L'ingegnere iraniano 38enne è stato arrestato all'aeroporto di Milano Malpensa lo scorso 16 dicembre su mandato dell'autorità giudiziaria degli Stati Uniti, che lo ha accusato di aver dato "supporto materiale a un'organizzazione terroristica straniera", dopo che avrebbe fornito componenti elettroniche per la costruzione di droni alla Ircg, il corpo delle guardie rivoluzionarie islamiche, ritenuta negli Stati Uniti un'associazione terroristica.

In attesa della nuova pronuncia da parte della Procura sull'alleggerimento della misura cautelare, Mohammad Abedini Najafabadi, rimarrà detenuto nel carcere di Opera, a Milano, dove attualmente si trova.

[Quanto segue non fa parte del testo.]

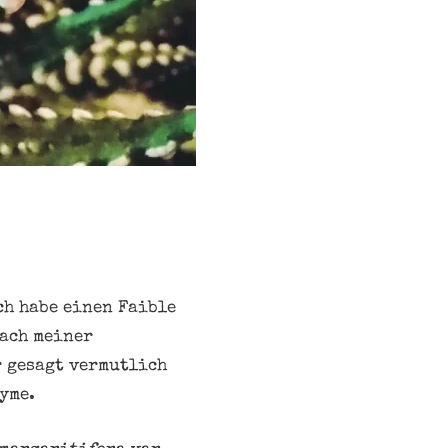
ch habe einen Faible
Nach meiner
r gesagt vermutlich
yme.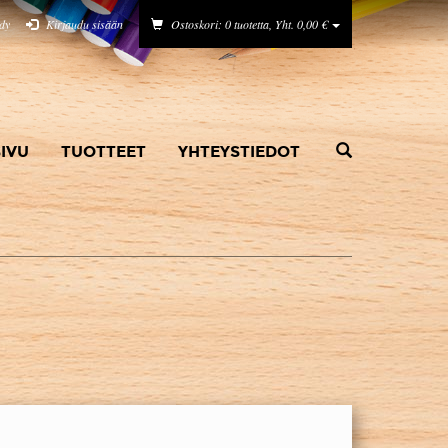
idy
Kirjaudu sisään
Ostoskori: 0 tuotetta, Yht. 0,00 €
IVU
TUOTTEET
YHTEYSTIEDOT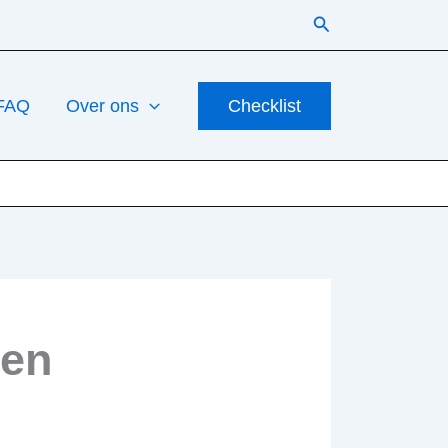
Zoeken
FAQ
Over ons
Checklist
ten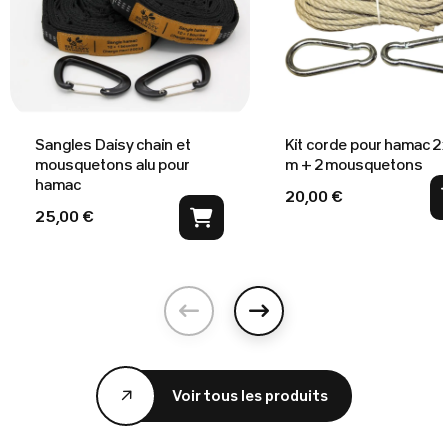
Sangles Daisy chain et
Kit corde pour hamac 2 
mousquetons alu pour
m + 2 mousquetons
hamac
20,00 €
25,00 €
Précédent
Suivant
Voir tous les produits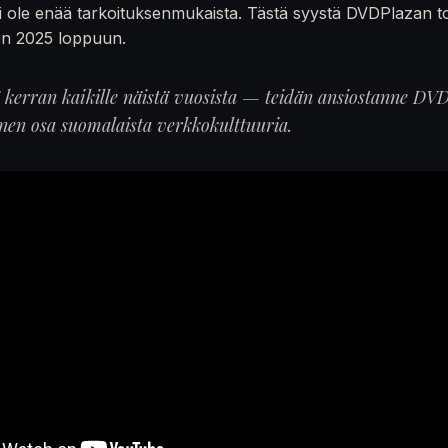
 ole enää tarkoituksenmukaista. Tästä syystä DVDPlazan t
en 2025 loppuun.
ä kerran kaikille näistä vuosista — teidän ansiostanne DVD
inen osa suomalaista verkkokulttuuria.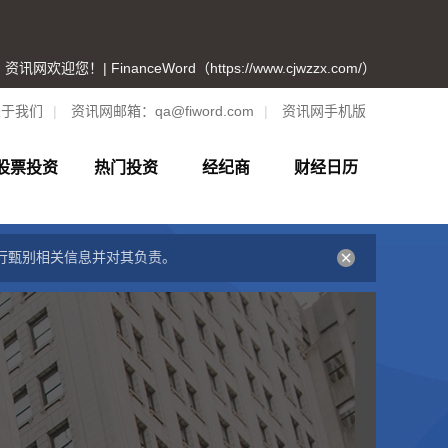
资讯网欢迎您！| FinanceWord（https://www.cjwzzx.com/）
关于我们
|
资讯网邮箱：
qa@fiword.com
|
资讯网手机版
股票投资
热门投资
经纪商
财经日历
行甄别相关信息并对其负责。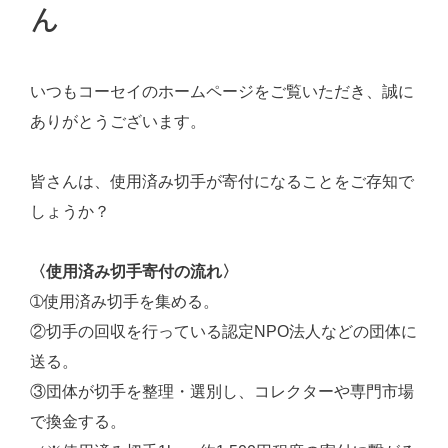
ん
いつもコーセイのホームページをご覧いただき、誠に
ありがとうございます。
皆さんは、使用済み切手が寄付になることをご存知で
しょうか？
〈使用済み切手寄付の流れ〉
➀使用済み切手を集める。
②切手の回収を行っている認定NPO法人などの団体に
送る。
③団体が切手を整理・選別し、コレクターや専門市場
で換金する。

Sul tema è intervenuto durante un'intervista del Tg1 anche il ministro della giustizia Carlo Nordio, che ha definito "prematuro" ogni giudizio definitivo sulla questione, dal momento che le carte necessarie per valutare caso non sono ancora arrivate dagli Stati Uniti. Il ministro ha anche escluso qualsiasi relazione tra il caso di Abedini e quello di Cecilia Sala: “Sono due vicende parallele ma non congiunte”, ha chiarito Nordio, precisando di non aver avuto alcun coinvolgimento nelle questioni relative alla liberazione della giornalista italiana.